Lesson 7 — Appetite and Its Control.

February 18, 1905.

Questions

  1. Upon what point was the test brought to our first parents? Give in outline the story of the temptation and fall. Gen. 3:1-5.
  2. Wherein was their weakness and the cause of their sin? Gen. 3:6. Note 1.
  3. In Eden if the physical senses, sight, taste, smell, etc., were not a safe guide to Adam and Eve, what dependence can be placed upon them now? Note 2.
  4. What has been one of Satan’s strongest points of attack upon men ever since the fall? Note. 3.
  5. What largely contributed to the conditions existing before the flood? Matt. 24:37, 38; Luke 17:26, 27. Note 4.
  6. Did man learn the lessons God designed from the flood? Gen. 13:13; Eze. 16:49; Luke 17:28, 29. Note 5.
  7. When God set His hand to deliver His people, after their sojourn in Egypt, what were the first provisions made for the supply of their wants? Ex. 16:4. Note 6.
  8. How did they regard the plans of God for their welfare? Num. 21:5.
  9. What was the result? Ps. 106:14, 15; 78:17-31.
  10. What meaning has Israel’s experience for God’s people today? 1 Cor. 10:11.
  11. Were the lessons of self-control and purity of life wholly lost in ancient Israel? Note 7.

    “This Gospel of the kingdom shall be preached in all the world for a witness unto all nations; and then shall the end come.”

  12. What, besides the physical benefits to be received, was God’s object in giving the sanitary restrictions to Israel? Lev. 20:7, 8, 26.

Notes

  1. In depending upon their own physical senses, instead of a simple faith in the Word of God, was the weakness of our first parents. Eve saw that the tree was good, though God said it was not. “Eve was beguiled by the serpent, and made to believe that God would not do as He had said. She ate, and, thinking she felt the sensation of a new and more exalted life, she bore the fruit to her husband. The serpent had said that she would not die, and she felt no ill effects from eating the fruit, — nothing that could be interpreted to mean death, but, instead, a pleasurable sensation, which she imagined was as the angels felt. Her experience stood arrayed against the positive command of Jehovah, yet Adam permitted himself to be seduced by it.” — Christian Temperance, page 42.
  2. “As our first parents lost Eden through the indulgence of appetite, our only hope of regaining Eden is through the firm denial of appetite and passion… The controlling power of appetite will prove the ruin of thousands, when, if they had conquered on this point, then they would have had the moral power to gain the victory over every other temptation of Satan. But those who are slaves to appetite will fail in perfecting Christian character… As we near the close of time, Satan’s temptations to indulge appetite will be more powerful and more difficult to overcome.” — Testimonies, Vol. IV, page 491.
  3. “One of the strongest temptations that man has to meet is upon the point of appetite.” — Christian Temperance, page 42.
  4. “The inhabitants of the antediluvian world were intemperate in eating and drinking. They would have flesh meats, although at that time God had given man no permission to eat animal food. They ate and drank till the indulgence of their depraved appetite knew no bounds, and they became so corrupt that God could bear with them no longer.” — Christian Temperance, page 43.

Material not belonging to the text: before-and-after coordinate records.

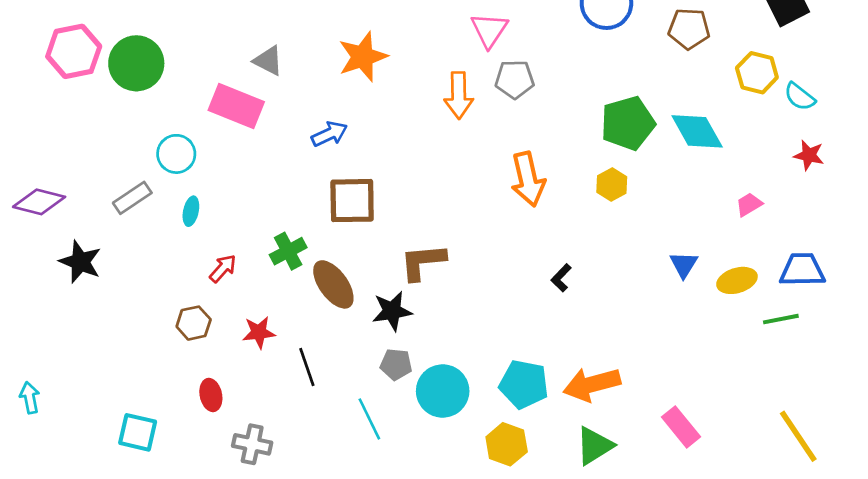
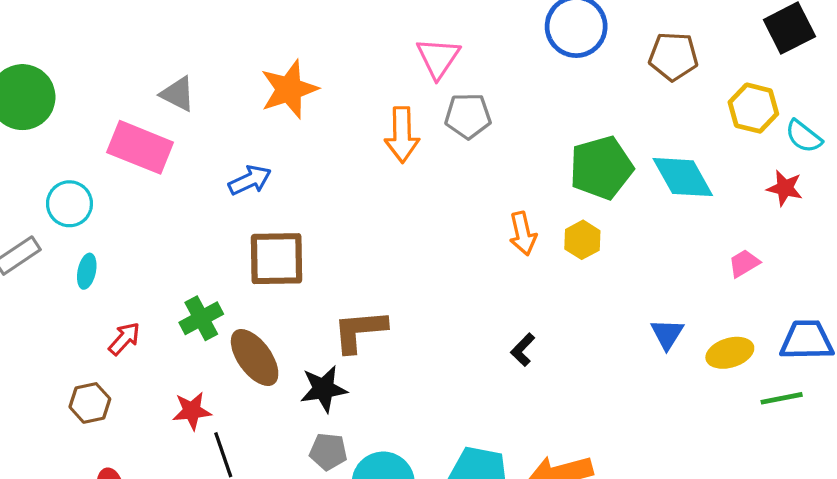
red star: (809, 155) -> (785, 188), moved
orange arrow: (528, 179) -> (523, 234), moved, size x0.7
red star: (259, 332) -> (192, 411), moved

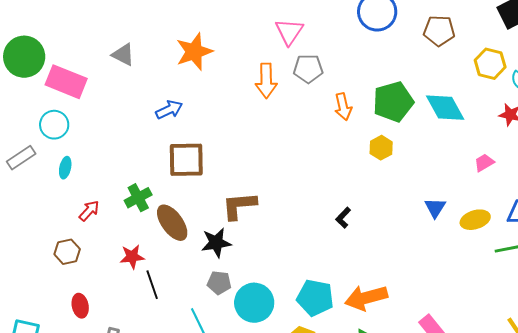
pink rectangle: (140, 147) -> (66, 82), moved
orange arrow: (523, 234) -> (343, 107), moved

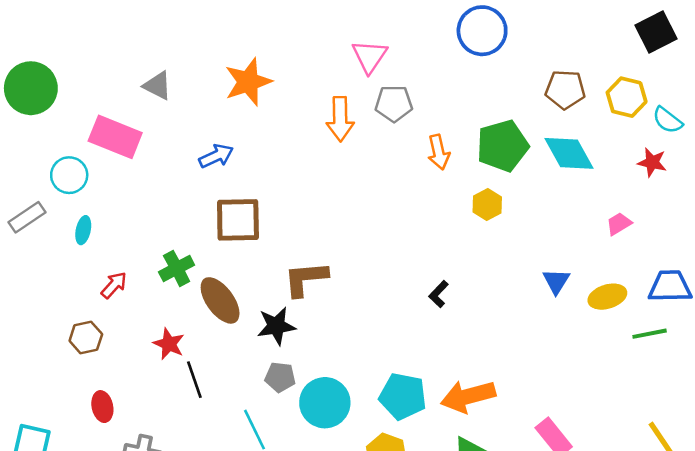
brown pentagon: (439, 31) -> (565, 89), moved
pink rectangle: (66, 82) -> (115, 137), moved
red star: (132, 257) -> (169, 344), turned 30

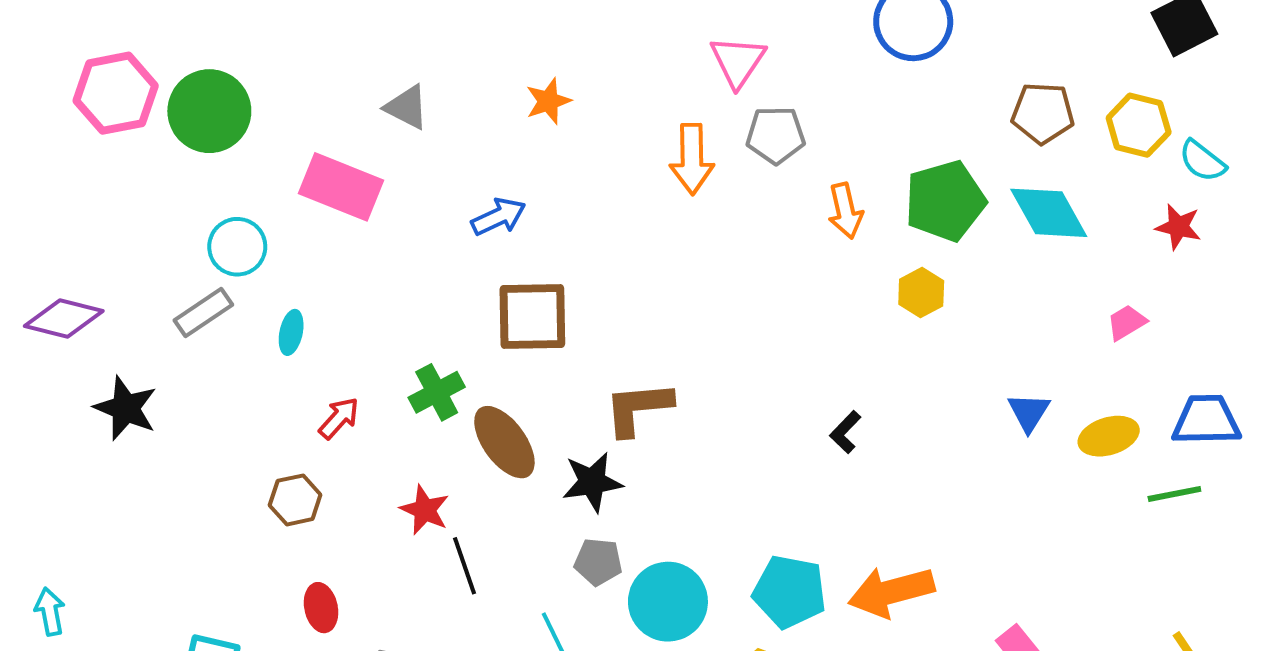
orange star: (248, 82) -> (548, 101), size x0.6
cyan circle: (69, 175) -> (237, 247), moved

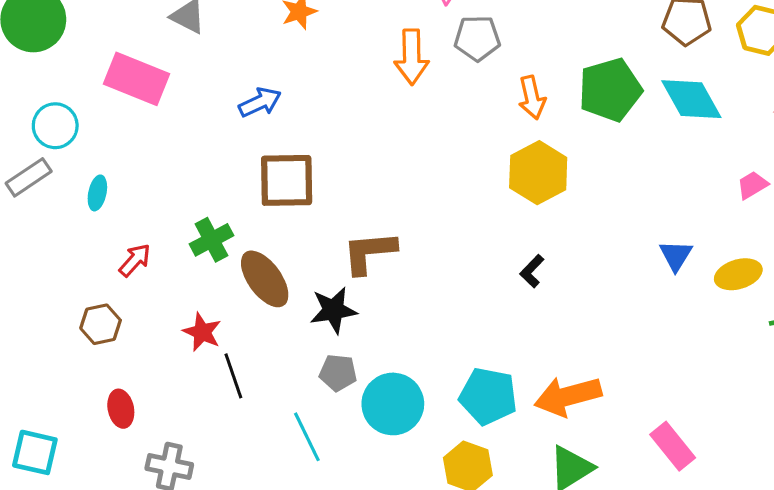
yellow hexagon: (921, 293) -> (538, 173), moved, size x1.6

    “The advent message to the world in this generation”—our watchword.

  5. “As men multiplied on the earth after the flood, they again forgot God, and corrupted their ways before Him. Intemperance in every form increased, until almost the whole world was given up to its sway… The gratification of unnatural appetite led to the sins that caused the destruction of Sodom and Gomorrah.” — Id., page 43.
  6. “When God led the children of Israel out of Egypt, it was His purpose to establish them in the land of Canaan, a pure, healthy, happy people… He subjected them to a course of discipline, which, had it been cheerfully followed, would have resulted in good both to them and to their posterity… It was His purpose to supply them with food better suited to their wants than the feverish diet to which many of them had been accustomed in Egypt. The perverted appetite was to be brought into a more healthy state, that they might enjoy the food originally provided for man, — the fruits of the earth, which God gave to Adam and Eve in Eden.” — Christian Temperance, page 118. Not only were directions given to Israel regarding diet, but the most perfect system of sanitary laws ever written was given them, as recorded in Leviticus.
  7. While, as a nation, Israel refused to heed God’s voice, there were many who gladly listened to the instruction, and, either from the standpoint of mere ceremonialism or with simple faith in and obedience to God’s Word, carried out the laws as instituted at Sinai. The story of murmuring and disobedience is not the only one left on record. The Levites, Daniel and his companions, and John the Baptist are notable examples of what obedience to the principles God laid down did for the faithful in Israel; and even today the Hebrew race is regarded as immune to certain diseases due to intemperance and impurity, as a result of the more or less rigid obedience to the sanitary laws given by Moses.